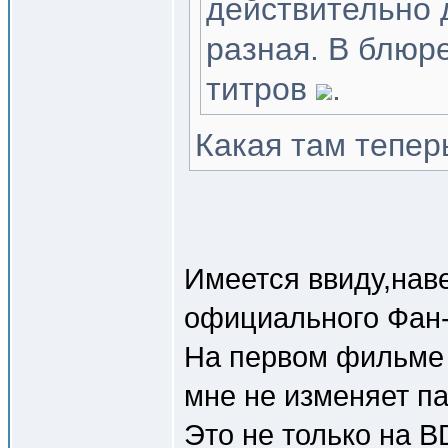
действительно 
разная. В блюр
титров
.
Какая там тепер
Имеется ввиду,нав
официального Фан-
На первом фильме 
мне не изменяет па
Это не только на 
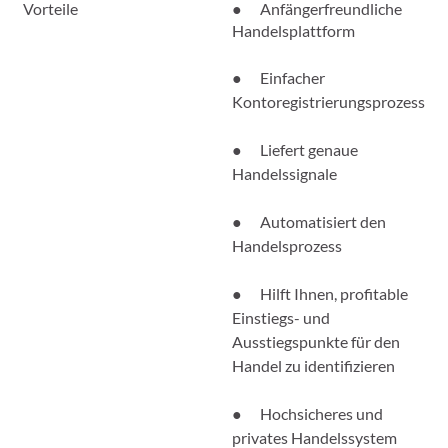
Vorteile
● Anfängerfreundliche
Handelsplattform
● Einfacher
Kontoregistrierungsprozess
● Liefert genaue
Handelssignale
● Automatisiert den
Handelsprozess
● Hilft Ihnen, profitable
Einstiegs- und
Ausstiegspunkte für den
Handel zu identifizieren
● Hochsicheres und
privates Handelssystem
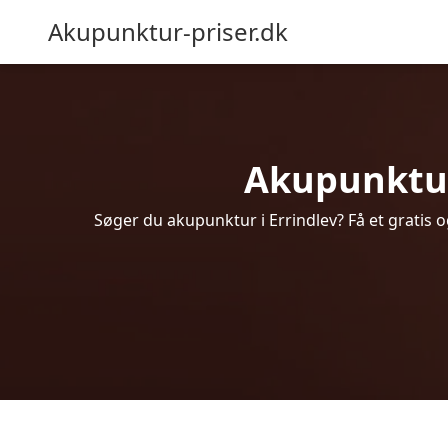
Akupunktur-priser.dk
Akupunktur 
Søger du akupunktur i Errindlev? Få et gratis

━━━

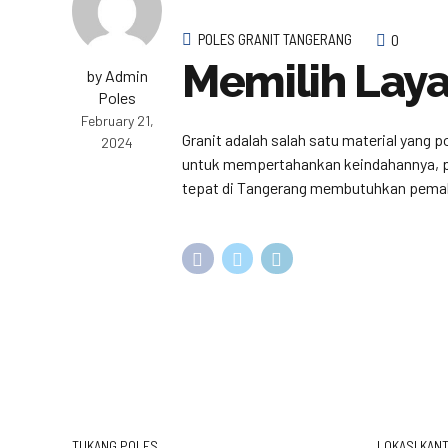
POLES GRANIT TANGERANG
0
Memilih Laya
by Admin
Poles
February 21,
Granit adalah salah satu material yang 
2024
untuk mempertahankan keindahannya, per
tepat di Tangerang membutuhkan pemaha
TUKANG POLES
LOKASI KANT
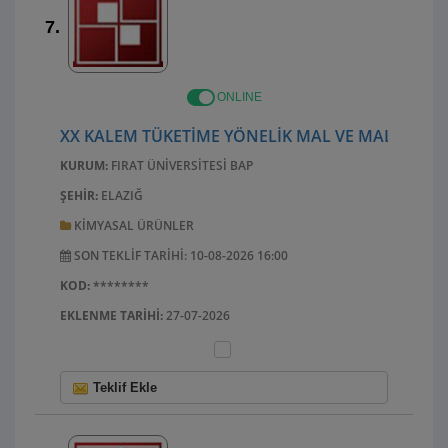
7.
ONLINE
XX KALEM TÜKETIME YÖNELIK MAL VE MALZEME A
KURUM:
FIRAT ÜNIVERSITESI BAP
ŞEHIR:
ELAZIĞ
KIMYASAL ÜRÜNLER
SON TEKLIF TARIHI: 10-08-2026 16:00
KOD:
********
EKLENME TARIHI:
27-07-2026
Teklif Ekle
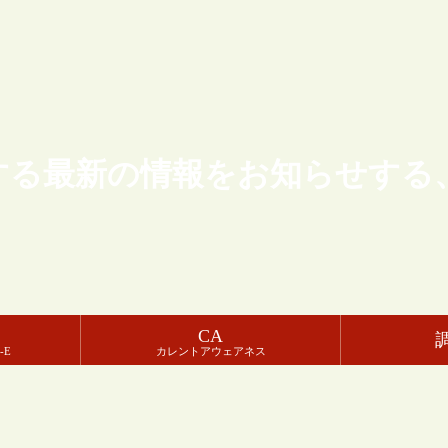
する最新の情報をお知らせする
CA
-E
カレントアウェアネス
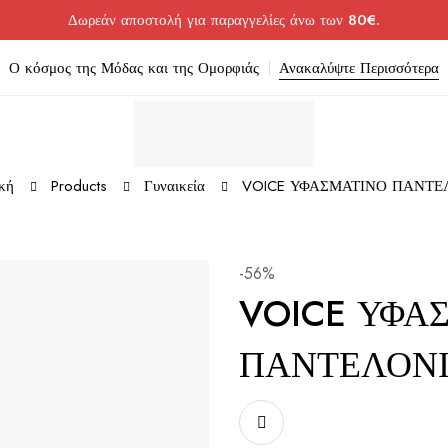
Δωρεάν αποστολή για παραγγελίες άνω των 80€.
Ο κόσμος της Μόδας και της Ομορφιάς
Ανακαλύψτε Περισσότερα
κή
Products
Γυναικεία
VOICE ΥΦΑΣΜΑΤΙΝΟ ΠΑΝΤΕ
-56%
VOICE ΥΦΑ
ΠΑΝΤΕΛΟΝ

━━━

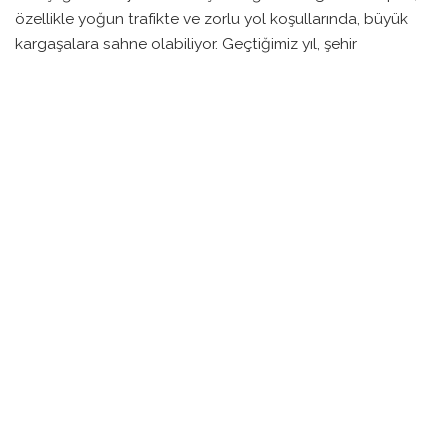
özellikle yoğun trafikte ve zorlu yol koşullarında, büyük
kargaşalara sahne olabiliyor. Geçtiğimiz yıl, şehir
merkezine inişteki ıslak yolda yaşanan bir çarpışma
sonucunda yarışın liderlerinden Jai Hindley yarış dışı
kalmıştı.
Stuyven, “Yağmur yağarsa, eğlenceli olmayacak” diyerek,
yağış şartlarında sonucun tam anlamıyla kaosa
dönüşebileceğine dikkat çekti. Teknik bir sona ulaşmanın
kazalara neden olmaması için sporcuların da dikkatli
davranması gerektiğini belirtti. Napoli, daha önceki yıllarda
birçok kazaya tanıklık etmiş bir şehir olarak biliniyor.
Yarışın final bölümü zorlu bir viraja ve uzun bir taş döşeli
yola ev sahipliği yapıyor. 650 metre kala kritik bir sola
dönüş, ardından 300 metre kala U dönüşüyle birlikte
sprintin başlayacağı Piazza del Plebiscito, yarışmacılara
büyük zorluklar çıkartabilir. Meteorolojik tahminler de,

━━━

* The problem *
With pictures omitted, repeat the entries above word for word from the line holding "privates Handelssystem" down to the line holding "Søger du akupunktur i Errindlev? Få et gratis", keeping both of those lines.

* Output *
privates Handelssystem
Akupunktur-priser.dk
Akupunktur 
Søger du akupunktur i Errindlev? Få et gratis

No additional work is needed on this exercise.